As a child, I just tuned all this out and concentrated on counting on my fingers the number of days that were left until Santa came. I crossed the days off the calendar I had made with magic markers and construction paper, I opened the little tiny doors of the Advent calendar, and I marked the season by the appearance of Rudolph the Red Nosed Reindeer, always the first Christmas cartoon special of the season. I'd much rather be dreaming of Santa bringing me a Tressy doll than listen to the priest extolling us with the words of this cautionary Gospel:

Be watchful! Be alert!
You do not know when the time will come.
It is like a man traveling abroad.
He leaves home and places his servants in charge,
each with his own work,
and orders the gatekeeper to be on the watch.
Watch, therefore;
you do not know when the Lord of the house is coming,
whether in the evening, or at midnight,
or at cockcrow, or in the morning.
May he not come suddenly and find you sleeping.
What I say to you, I say to all: ‘Watch!’”

Mk 13:33-37


Now, in middle age, I have come to appreciate  the fierce warnings and cautionary psalms.  This year they seem especially apt: financial recessions; careening stock market; gas pump shock; layoffs; plunging retirement and college funds....

Winter is indeed upon us. The ground is freezing, the trees are bare, the waters are icy gray, and the sky is low and dark.  We are being marooned on the island of darkness and cold and our despair has stranded our emotions.

 Advent is the reminder of the  darkness before the light.   Advent is the representation of the darkness that we must acknowledge before we can begin to cross the bridge to the light. Advent is both the culmination of the loss of the Light and the preparation for the Coming of the Light.

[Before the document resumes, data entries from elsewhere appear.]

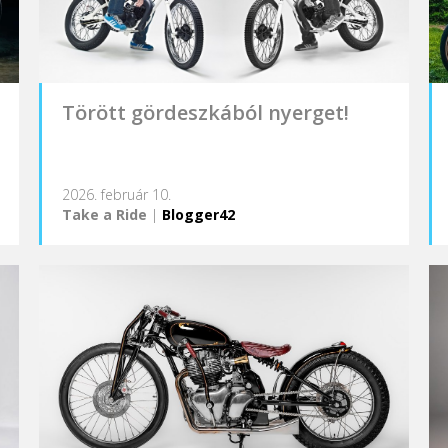
Törött gördeszkából nyerget!
2026. február 10.
Take a Ride
|
Blogger42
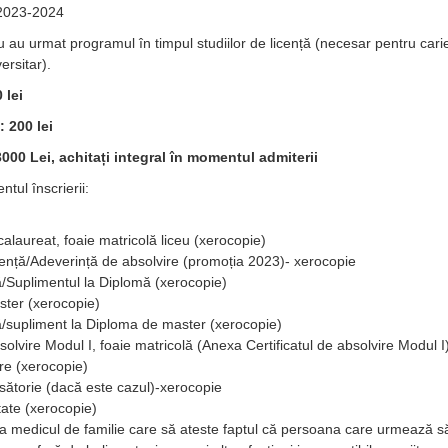
 2023-2024
u au urmat programul în timpul studiilor de licență (necesar pentru cari
ersitar).
 lei
 200 lei
000 Lei, achitați integral în momentul admiterii
tul înscrierii:
laureat, foaie matricolă liceu (xerocopie)
ență/Adeverință de absolvire (promoția 2023)- xerocopie
ă/Suplimentul la Diplomă (xerocopie)
ter (xerocopie)
ă/supliment la Diploma de master (xerocopie)
bsolvire Modul I, foaie matricolă (Anexa Certificatul de absolvire Modul I
ere (xerocopie)
ăsătorie (dacă este cazul)-xerocopie
tate (xerocopie)
la medicul de familie care să ateste faptul că persoana care urmează s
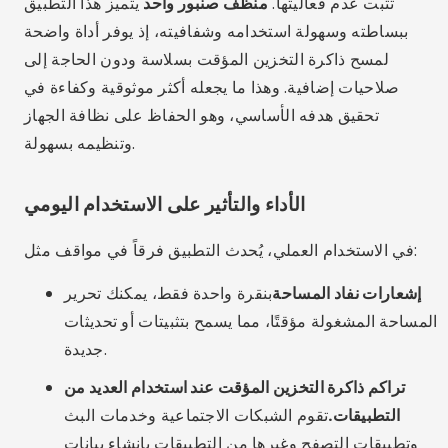
تثبت عدم فعاليتها.
منظف صنبور واحد
يتميز هذا التطبيق
ببساطته وسهولة استخدامه وشفافيته، إذ يوفر أداة واضحة
لمسح ذاكرة التخزين المؤقت بسلاسة ودون الحاجة إلى
صلاحيات إضافية. وهذا ما يجعله أكثر موثوقية وكفاءة في
تحقيق هدفه الأساسي، وهو الحفاظ على نظافة الجهاز
وتنظيمه بسهولة.
الأداء والتأثير على الاستخدام اليومي
في الاستخدام العملي، يُحدث التطبيق فرقاً في مواقف مثل:
إشعارات نفاد المساحة
بنقرة واحدة فقط، يمكنك تحرير
المساحة المشغولة مؤقتًا، مما يسمح بتثبيتات أو تحديثات
جديدة.
تراكم ذاكرة التخزين المؤقت عند استخدام العديد من
التطبيقات.
تقوم الشبكات الاجتماعية وخدمات البث
وتطبيقات التصفح وغيرها من التطبيقات بإنشاء بيانات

It is both the yin and the yang, the despair and the hope, the retreat from and the movement toward the Light.

Was there ever a year when my state of mind so clearly dovetails with the season? tI can more easily respond to the warning to, “Watch!” so that he may not come suddenly and find me sleeping. My eyes are fixed open more nights than not, and when sleep does come, my first thoughts on awakening is whether the mountains have been rendered down while I sleep.

Of course, my mountains are so much smaller than those of the Old Testament. The tribes of my heritage, my quaking mountains  are the sleeping forms under the covers of Mr. Pom,  the children, my mother, myself.  I am ever vigilant, obsessed, compulsive, ruminating.  But I don't think that this is what was meant.

I need to be reminded to watch - but not to watch my fears, but to watch how the Light returns. I am dithering in my anxiety and confusing myself with my fears. This Advent I pray to keep my eyes fixed to the horizon so that I may be the first to see the crack of light cleave the night sky and cross the bridge of my self-imposed exile and be drawn  to its warmth.